The takeaway from paragraphs 69 and 70 is that the Town wanted to ensure that the public eye (and the rest of Council) would not be able to peer into the details of the hydro companies.  What is interesting is that whomever at the Town suggested limiting the attendance only to those members of Council who sit on the Boards, clearly does not understand how corporate governance, conflict and Board meetings work.


Needless to say, as we mentioned in our previous post… rather than follow a course of openness and transparency, the Ombudsman reports made the Town (namely the Mayor and Aldermen who sit on the Boards) circle their wagons even more…. draping the companies in an even greater “veil of secrecy”.

The recent news that the “appointment” of a shareholder’s representative (to close off information to most of Council and the public) without a resolution of Council is in our opinion, a contravention of at least the Business Corporations Act and perhaps other Provincial statutes.  Even with the Mayor retiring, it appears if that ship sinks he may taking many more down with him.

While we hope this is the last in our “Hydro Files” series, if people do not vote in “fresh blood” pledging to bring some clarity into our hydro assets, history suggests that the incumbents who sit on these hydro boards (Aldermen Berry, Mullins and Seaborn) will continue to operate these entities with little public (or other members of Council’s) visibility and scrutiny.

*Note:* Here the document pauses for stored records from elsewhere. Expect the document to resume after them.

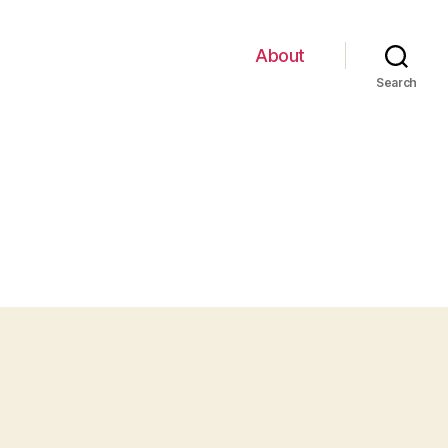
About
Search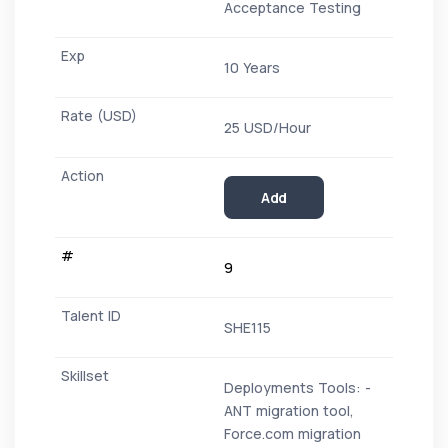
Acceptance Testing
10 Years
25 USD/Hour
Add
9
SHE115
Deployments Tools: -
ANT migration tool,
Force.com migration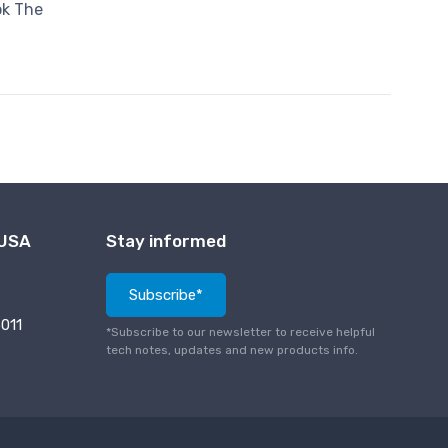
ok The
 USA
Stay informed
Subscribe*
011
*Subscribe to our newsletter to receive helpful
tech notes, updates and new products info.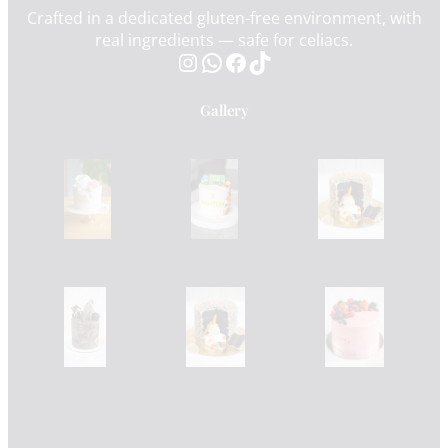
Crafted in a dedicated gluten-free environment, with
real ingredients — safe for celiacs.
Instagram
WhatsApp
Facebook
TikTok
Gallery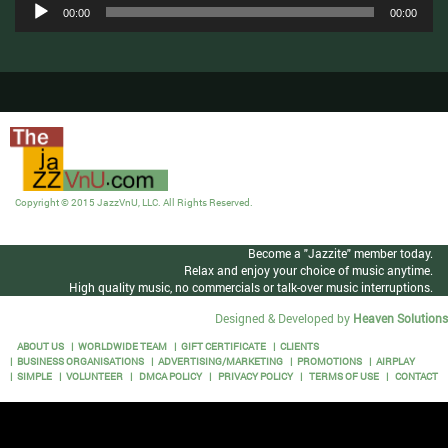
Audio
00:00
00:00
Player
Copyright © 2015 JazzVnU, LLC. All Rights Reserved.
Become a "Jazzite" member today.
Relax and enjoy your choice of music anytime.
High quality music, no commercials or talk-over music interruptions.
Designed & Developed by
Heaven Solutions
ABOUT US
WORLDWIDE TEAM
GIFT CERTIFICATE
CLIENTS
BUSINESS ORGANISATIONS
ADVERTISING/MARKETING
PROMOTIONS
AIRPLAY
SIMPLE
VOLUNTEER
DMCA POLICY
PRIVACY POLICY
TERMS OF USE
CONTACT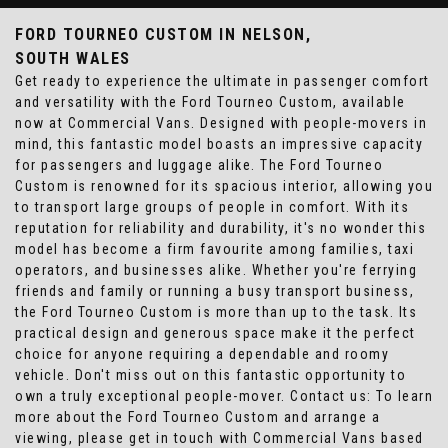
FORD TOURNEO CUSTOM
IN NELSON,
SOUTH WALES
Get ready to experience the ultimate in passenger comfort
and versatility with the Ford Tourneo Custom, available
now at Commercial Vans. Designed with people-movers in
mind, this fantastic model boasts an impressive capacity
for passengers and luggage alike. The Ford Tourneo
Custom is renowned for its spacious interior, allowing you
to transport large groups of people in comfort. With its
reputation for reliability and durability, it's no wonder this
model has become a firm favourite among families, taxi
operators, and businesses alike. Whether you're ferrying
friends and family or running a busy transport business,
the Ford Tourneo Custom is more than up to the task. Its
practical design and generous space make it the perfect
choice for anyone requiring a dependable and roomy
vehicle. Don't miss out on this fantastic opportunity to
own a truly exceptional people-mover. Contact us: To learn
more about the Ford Tourneo Custom and arrange a
viewing, please get in touch with Commercial Vans based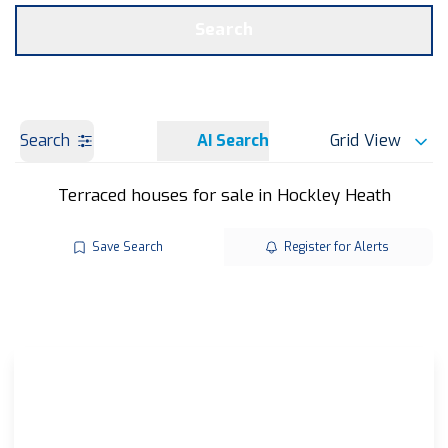
Get a Valuation
OUR BRANCHES
Search
Search
AI Search
Grid View
Terraced houses for sale in Hockley Heath
Save Search
Register for Alerts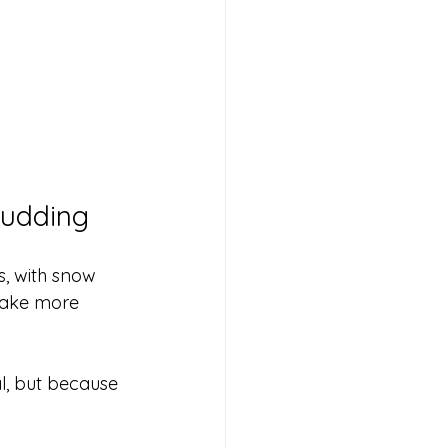
Pudding
s, with snow 
make more 
l, but because 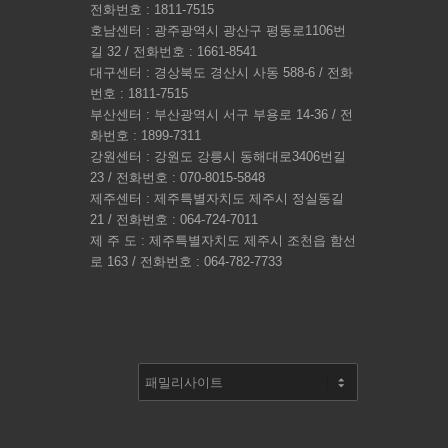
전화번호 : 1811-7515
호남센터 : 광주광역시 광산구 평동로1106번
길 32 / 전화번호 : 1661-8541
대구센터 : 경상북도 경산시 사동 588-6 / 전화
번호 : 1811-7515
부산센터 : 부산광역시 서구 부용로 14-36 / 전
화번호 : 1899-7311
강원센터 : 강원도 강릉시 동해대로3406번길
23 / 전화번호 : 070-8015-5848
제주센터 : 제주특별자치도 제주시 정실동길
21 / 전화번호 : 064-724-7011
제 주 도 : 제주특별자치도 제주시 조천읍 함선
로 163 / 전화번호 : 064-782-7733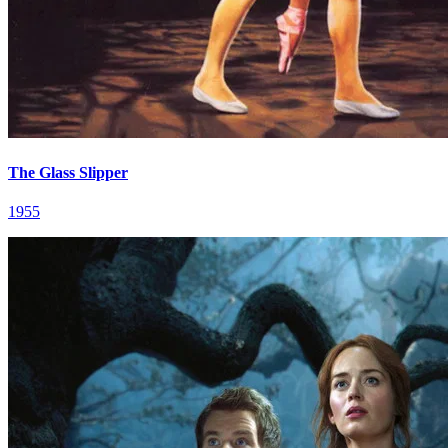
The Glass Slipper
1955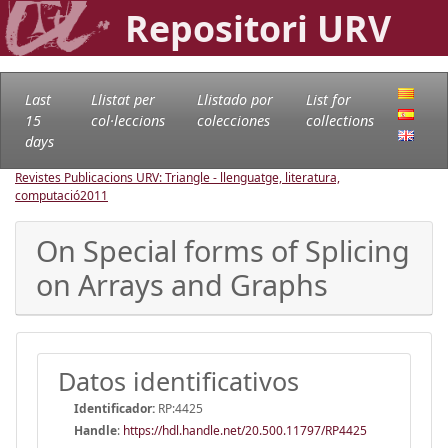
Repositori URV
Last
Llistat per
Llistado por
List for
15
col·leccions
colecciones
collections
days
Revistes Publicacions URV: Triangle - llenguatge, literatura,
computació
2011
On Special forms of Splicing
on Arrays and Graphs
Datos identificativos
Identificador:
RP:4425
Handle
:
https://hdl.handle.net/20.500.11797/RP4425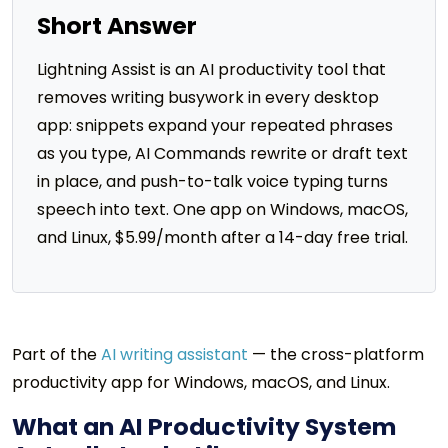
Short Answer
Lightning Assist is an AI productivity tool that
removes writing busywork in every desktop
app: snippets expand your repeated phrases
as you type, AI Commands rewrite or draft text
in place, and push-to-talk voice typing turns
speech into text. One app on Windows, macOS,
and Linux, $5.99/month after a 14-day free trial.
Part of the
AI writing assistant
— the cross-platform
productivity app for Windows, macOS, and Linux.
What an AI Productivity System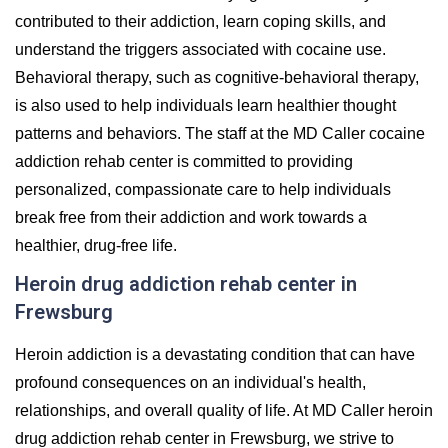
contributed to their addiction, learn coping skills, and
understand the triggers associated with cocaine use.
Behavioral therapy, such as cognitive-behavioral therapy,
is also used to help individuals learn healthier thought
patterns and behaviors. The staff at the MD Caller cocaine
addiction rehab center is committed to providing
personalized, compassionate care to help individuals
break free from their addiction and work towards a
healthier, drug-free life.
Heroin drug addiction rehab center in
Frewsburg
Heroin addiction is a devastating condition that can have
profound consequences on an individual's health,
relationships, and overall quality of life. At MD Caller heroin
drug addiction rehab center in Frewsburg, we strive to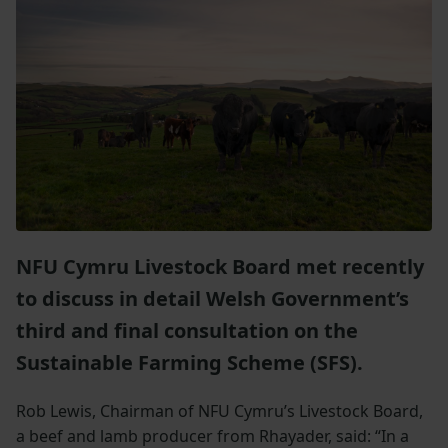
NFU Cymru Livestock Board met recently
to discuss in detail Welsh Government’s
third and final consultation on the
Sustainable Farming Scheme (SFS).
Rob Lewis, Chairman of NFU Cymru’s Livestock Board,
a beef and lamb producer from Rhayader, said: “In a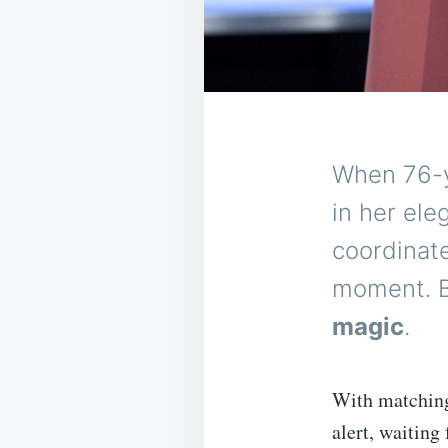
When 76-y
in her ele
coordinat
moment. B
magic
.
With matching 
alert, waiting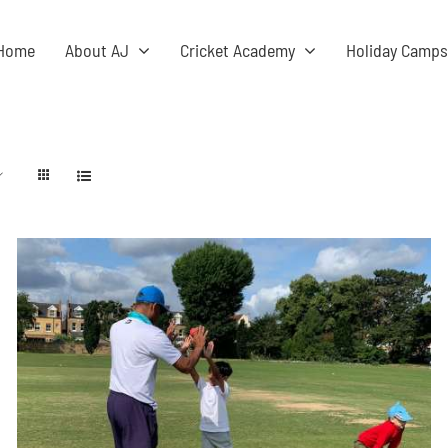
Home
About AJ
Cricket Academy
Holiday Camp
ADD TO BASKET
/
DETAILS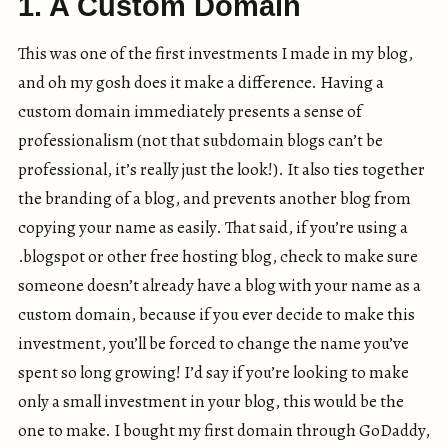
1. A Custom Domain
This was one of the first investments I made in my blog,
and oh my gosh does it make a difference. Having a
custom domain immediately presents a sense of
professionalism (not that subdomain blogs can’t be
professional, it’s really just the look!). It also ties together
the branding of a blog, and prevents another blog from
copying your name as easily. That said, if you’re using a
.blogspot or other free hosting blog, check to make sure
someone doesn’t already have a blog with your name as a
custom domain, because if you ever decide to make this
investment, you’ll be forced to change the name you’ve
spent so long growing! I’d say if you’re looking to make
only a small investment in your blog, this would be the
one to make. I bought my first domain through GoDaddy,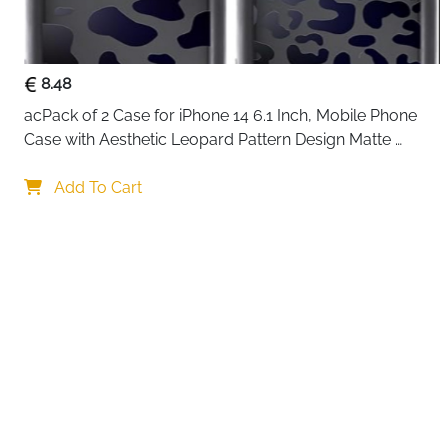
8.48
acPack of 2 Case for iPhone 14 6.1 Inch, Mobile Phone 
Case with Aesthetic Leopard Pattern Design Matte 
Protective Case, Ultra Soft Silicone Thin TPU Case 
Your choi
Shockproof Scratch-Resistant Bumper
Add To Cart
By continuing,
Reject All
A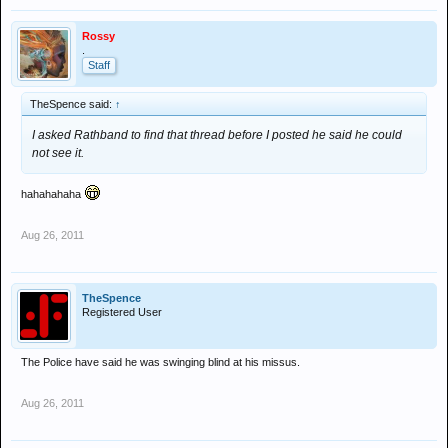
Rossy
.
Staff
TheSpence said:
↑
I asked Rathband to find that thread before I posted he said he could
not see it.
hahahahaha
Aug 26, 2011
TheSpence
Registered User
The Police have said he was swinging blind at his missus.
Aug 26, 2011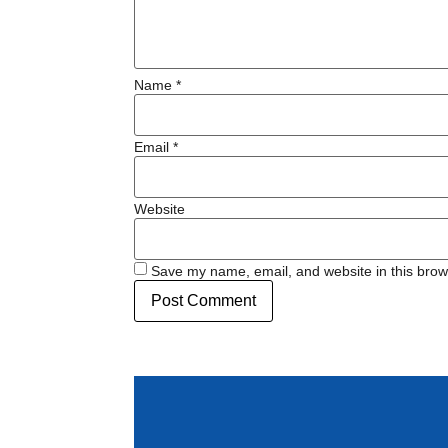
Name
*
Email
*
Website
Save my name, email, and website in this brow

It is time that light is cast upon this leviathan of hydro companies and the members of Council sworn to protect their secrets.  This may sound all hokey, but ask yourself before casting your ballot, what have these incumbents done to make hydro more transparent?  Rather than be forthcoming with information, all we get are further attempts to suppress it and excuses.

As such, we hope that you “excuse” these incumbents from serving another term at Town Hall when you cast your ballot.